PROBLEM TO SOLVE » In this exercise, write out the data word for word and leave every image out.

:: SOURCE INFORMATION ::

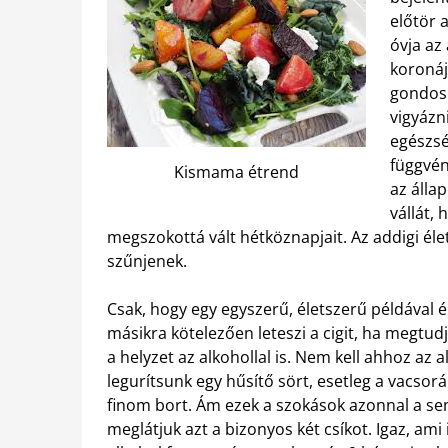
előtör 
óvja az
koronáj
gondosk
vigyázn
egészsé
függvén
Kismama étrend
az álla
vállát, 
megszokottá vált hétköznapjait. Az addigi éle
szűnjenek.
Csak, hogy egy egyszerű, életszerű példával 
másikra kötelezően leteszi a cigit, ha megtud
a helyzet az alkohollal is. Nem kell ahhoz az
legurítsunk egy hűsítő sört, esetleg a vacso
finom bort. Ám ezek a szokások azonnal a se
meglátjuk azt a bizonyos két csíkot. Igaz, am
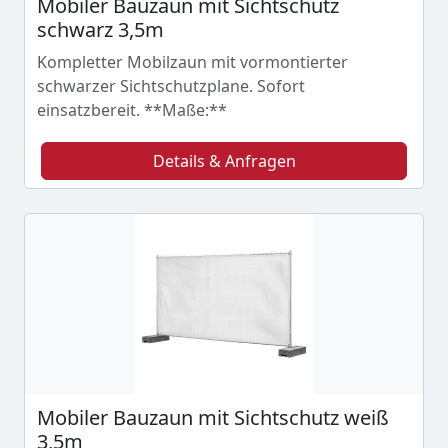
Mobiler Bauzaun mit Sichtschutz
schwarz 3,5m
Kompletter Mobilzaun mit vormontierter
schwarzer Sichtschutzplane. Sofort
einsatzbereit. **Maße:**
Details & Anfragen
Mobiler Bauzaun mit Sichtschutz weiß
3,5m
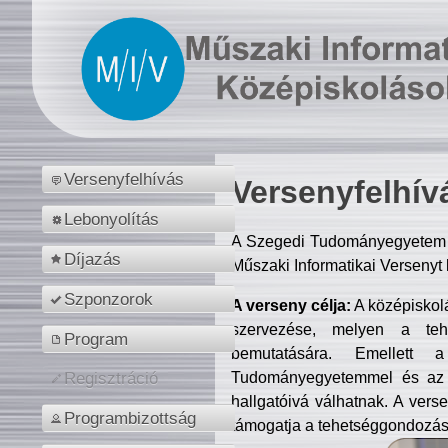
Versenyfelhívás
Versenyfelhív
Lebonyolítás
A Szegedi Tudományegyetem M
Díjazás
Műszaki Informatikai Versenyt
Szponzorok
A verseny célja:
A középiskol
szervezése, melyen a tehe
Program
bemutatására. Emellett 
Tudományegyetemmel és az o
Regisztráció
hallgatóivá válhatnak. A verse
Programbizottság
támogatja a tehetséggondozást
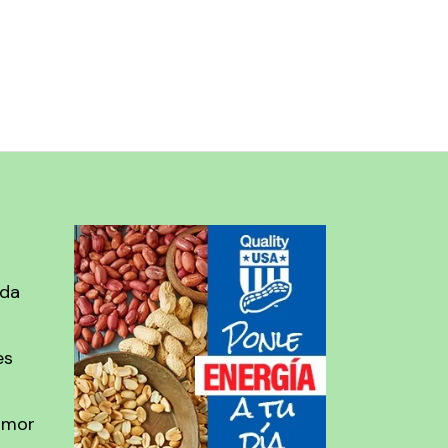
ada
es
amor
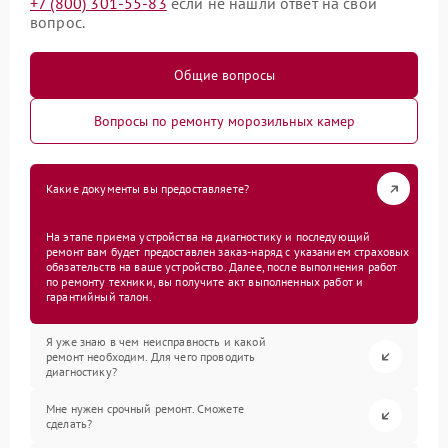
+7 (800) 301-55-83
если не нашли ответ на свой
вопрос.
Общие вопросы
Вопросы по ремонту морозильных камер
Какие документы вы предоставляете?
На этапе приема устройства на диагностику и последующий
ремонт вам будет предоставлен заказ-наряд с указанием страховых
обязательств на ваше устройство. Далее, после выполнения работ
по ремонту техники, вы получите акт выполненных работ и
гарантийный талон.
Я уже знаю в чем неисправность и какой
ремонт необходим. Для чего проводить
диагностику?
Мне нужен срочный ремонт. Сможете
сделать?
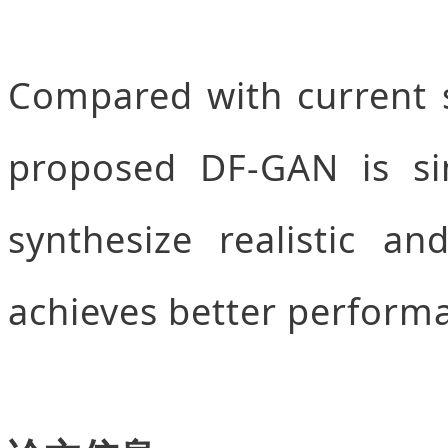
Compared with current s
proposed DF-GAN is si
synthesize realistic a
achieves better performa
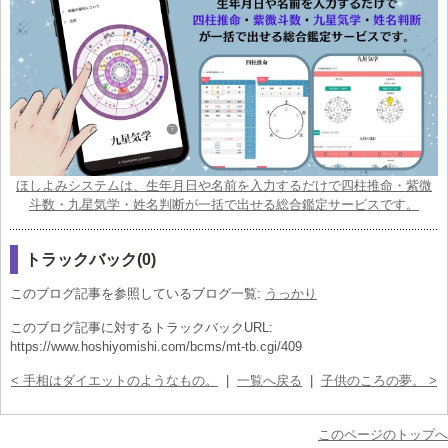
ほしよみシステムは、生年月日や名前を入力するだけで四柱推命・紫微
斗数・九星気学・姓名判断が一括で出せる総合鑑定サービスです。
トラックバック(0)
このブログ記事を参照しているブログ一覧:
うっかり
このブログ記事に対するトラックバックURL:
https://www.hoshiyomishi.com/bcms/mt-tb.cgi/409
< 手相はダイエットのようなもの。
|
一覧へ戻る
|
子供のころの夢。 >
このページのトップへ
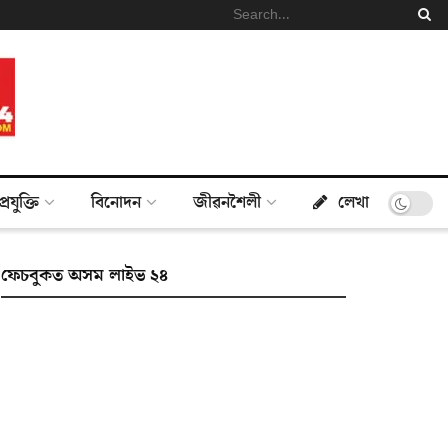
প্ৰযুক্তি
বিনোদন
জীৱনশৈলী
লেখা
ফেচবুকত অসম লাইভ ২৪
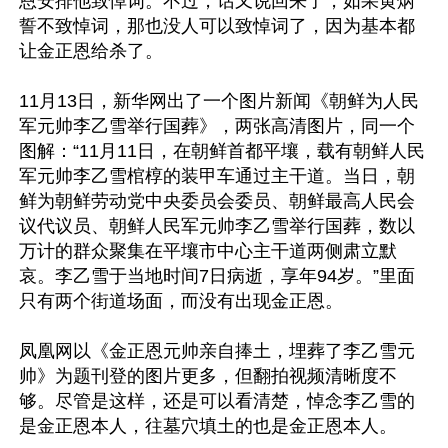
恩安排他致悼词。不过，话又说回来了，如果黄炳
誓不致悼词，那也没人可以致悼词了，因为基本都
让金正恩给杀了。

11月13日，新华网出了一个图片新闻《朝鲜为人民
军元帅李乙雪举行国葬》，两张高清图片，同一个
图解：“11月11日，在朝鲜首都平壤，载有朝鲜人民
军元帅李乙雪棺椁的装甲车通过主干道。当日，朝
鲜为朝鲜劳动党中央委员会委员、朝鲜最高人民会
议代议员、朝鲜人民军元帅李乙雪举行国葬，数以
万计的群众聚集在平壤市中心主干道两侧肃立默
哀。李乙雪于当地时间7日病逝，享年94岁。”里面
只有两个街道场面，而没有出现金正恩。

凤凰网以《金正恩元帅亲自捧土，埋葬了李乙雪元
帅》为题刊登的图片更多，但翻拍视频清晰度不
够。尽管是这样，还是可以看清楚，悼念李乙雪的
是金正恩本人，往墓穴填土的也是金正恩本人。
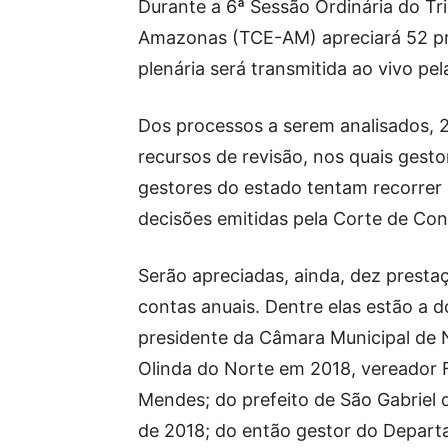
Durante a 6ª Sessão Ordinária do Tri
Amazonas (TCE-AM) apreciará 52 pro
plenária será transmitida ao vivo pe
Dos processos a serem analisados, 
recursos de revisão, nos quais gesto
gestores do estado tentam recorrer
decisões emitidas pela Corte de Con
Serão apreciadas, ainda, dez presta
contas anuais. Dentre elas estão a d
presidente da Câmara Municipal de
Olinda do Norte em 2018, vereador 
Mendes; do prefeito de São Gabriel 
de 2018; do então gestor do Depart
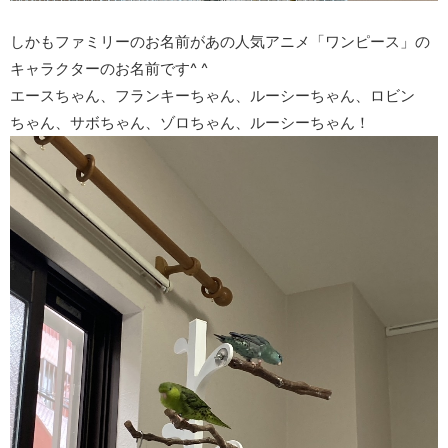
しかもファミリーのお名前があの人気アニメ「ワンピース」の
キャラクターのお名前です^ ^
エースちゃん、フランキーちゃん、ルーシーちゃん、ロビン
ちゃん、サボちゃん、ゾロちゃん、ルーシーちゃん！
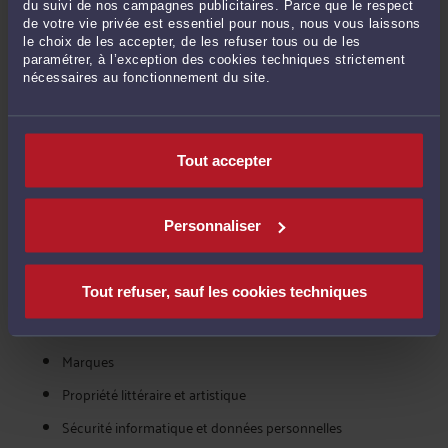
de brevet. Ensuite, libre à vous de contacter l'avocat de votre choix,
du suivi de nos campagnes publicitaires. Parce que le respect
de votre vie privée est essentiel pour nous, nous vous laissons
en toute confidentialité.
le choix de les accepter, de les refuser tous ou de les
paramétrer, à l’exception des cookies techniques strictement
nécessaires au fonctionnement du site.
VOIR ÉGALEMENT COMBIEN COÛTE UN
AVOCAT POUR LES AUTRES MISSIONS
DANS LA CATÉGORIE : NTIC, MARQUES,
Tout accepter
BREVETS
Brevets
Personnaliser
Contentieux informatiques et de l'internet
Contrats informatiques, sites web, logiciels, CGV
Tout refuser, sauf les cookies techniques
Dessins et modèles
Marques
Propriété littéraire et artistique
Sécurité informatique et données personnelles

:::

YOUR SOLUTION »
előtör 
óvja az
koronáj
gondosk
vigyázn
egészsé
függvén
Kismama étrend
az álla
vállát, 
megszokottá vált hétköznapjait. Az addigi éle
szűnjenek.
Csak, hogy egy egyszerű, életszerű példával 
másikra kötelezően leteszi a cigit, ha megtud
a helyzet az alkohollal is. Nem kell ahhoz az
legurítsunk egy hűsítő sört, esetleg a vacso
finom bort. Ám ezek a szokások azonnal a se
meglátjuk azt a bizonyos két csíkot. Igaz, am
Mobiler Bauzaun mit Sichtschutz
schwarz 3,5m
Kompletter Mobilzaun mit vormontierter
schwarzer Sichtschutzplane. Sofort
einsatzbereit. **Maße:**
Details & Anfragen
Mobiler Bauzaun mit Sichtschutz weiß
3,5m
Versenyfelhívás
Versenyfelhív
Lebonyolítás
A Szegedi Tudományegyetem M
Díjazás
Műszaki Informatikai Versenyt
Szponzorok
A verseny célja:
A középiskol
szervezése, melyen a tehe
Program
bemutatására. Emellett 
Tudományegyetemmel és az o
Regisztráció
hallgatóivá válhatnak. A verse
Programbizottság
támogatja a tehetséggondozást
ada
es
amor
+7 (800) 301-55-83
если не нашли ответ на свой
вопрос.
Общие вопросы
Вопросы по ремонту морозильных камер
Какие документы вы предоставляете?
На этапе приема устройства на диагностику и последующий
ремонт вам будет предоставлен заказ-наряд с указанием страховых
обязательств на ваше устройство. Далее, после выполнения работ
по ремонту техники, вы получите акт выполненных работ и
гарантийный талон.
Я уже знаю в чем неисправность и какой
ремонт необходим. Для чего проводить
диагностику?
Мне нужен срочный ремонт. Сможете
сделать?
Compared with current s
proposed DF-GAN is si
synthesize realistic a
achieves better performa
ほしよみシステムは、生年月日や名前を入力するだけで四柱推命・紫微
斗数・九星気学・姓名判断が一括で出せる総合鑑定サービスです。
トラックバック(0)
このブログ記事を参照しているブログ一覧:
うっかり
このブログ記事に対するトラックバックURL:
https://www.hoshiyomishi.com/bcms/mt-tb.cgi/409
< 手相はダイエットのようなもの。
|
一覧へ戻る
|
子供のころの夢。 >
このページのトップへ
প্ৰযুক্তি
বিনোদন
জীৱনশৈলী
লেখা
ফেচবুকত অসম লাইভ ২৪
恩安排他致悼词。不过，话又说回来了，如果黄炳
誓不致悼词，那也没人可以致悼词了，因为基本都
让金正恩给杀了。

11月13日，新华网出了一个图片新闻《朝鲜为人民
军元帅李乙雪举行国葬》，两张高清图片，同一个
图解：“11月11日，在朝鲜首都平壤，载有朝鲜人民
军元帅李乙雪棺椁的装甲车通过主干道。当日，朝
鲜为朝鲜劳动党中央委员会委员、朝鲜最高人民会
议代议员、朝鲜人民军元帅李乙雪举行国葬，数以
万计的群众聚集在平壤市中心主干道两侧肃立默
哀。李乙雪于当地时间7日病逝，享年94岁。”里面
只有两个街道场面，而没有出现金正恩。

凤凰网以《金正恩元帅亲自捧土，埋葬了李乙雪元
帅》为题刊登的图片更多，但翻拍视频清晰度不
够。尽管是这样，还是可以看清楚，悼念李乙雪的
是金正恩本人，往墓穴填土的也是金正恩本人。
Durante a 6ª Sessão Ordinária do Tri
Amazonas (TCE-AM) apreciará 52 pro
plenária será transmitida ao vivo pe
Dos processos a serem analisados, 
recursos de revisão, nos quais gesto
gestores do estado tentam recorrer
decisões emitidas pela Corte de Con
Serão apreciadas, ainda, dez presta
contas anuais. Dentre elas estão a d
presidente da Câmara Municipal de
Olinda do Norte em 2018, vereador 
Mendes; do prefeito de São Gabriel 
de 2018; do então gestor do Depart
しかもファミリーのお名前があの人気アニメ「ワンピース」の
キャラクターのお名前です^ ^
エースちゃん、フランキーちゃん、ルーシーちゃん、ロビン
ちゃん、サボちゃん、ゾロちゃん、ルーシーちゃん！
de brevet. Ensuite, libre à vous de contacter l'avocat de votre choix,
du suivi de nos campagnes publicitaires. Parce que le respect
de votre vie privée est essentiel pour nous, nous vous laissons
en toute confidentialité.
le choix de les accepter, de les refuser tous ou de les
paramétrer, à l’exception des cookies techniques strictement
nécessaires au fonctionnement du site.
VOIR ÉGALEMENT COMBIEN COÛTE UN
AVOCAT POUR LES AUTRES MISSIONS
DANS LA CATÉGORIE : NTIC, MARQUES,
Tout accepter
BREVETS
Brevets
Personnaliser
Contentieux informatiques et de l'internet
Contrats informatiques, sites web, logiciels, CGV
Tout refuser, sauf les cookies techniques
Dessins et modèles
Marques
Propriété littéraire et artistique
Sécurité informatique et données personnelles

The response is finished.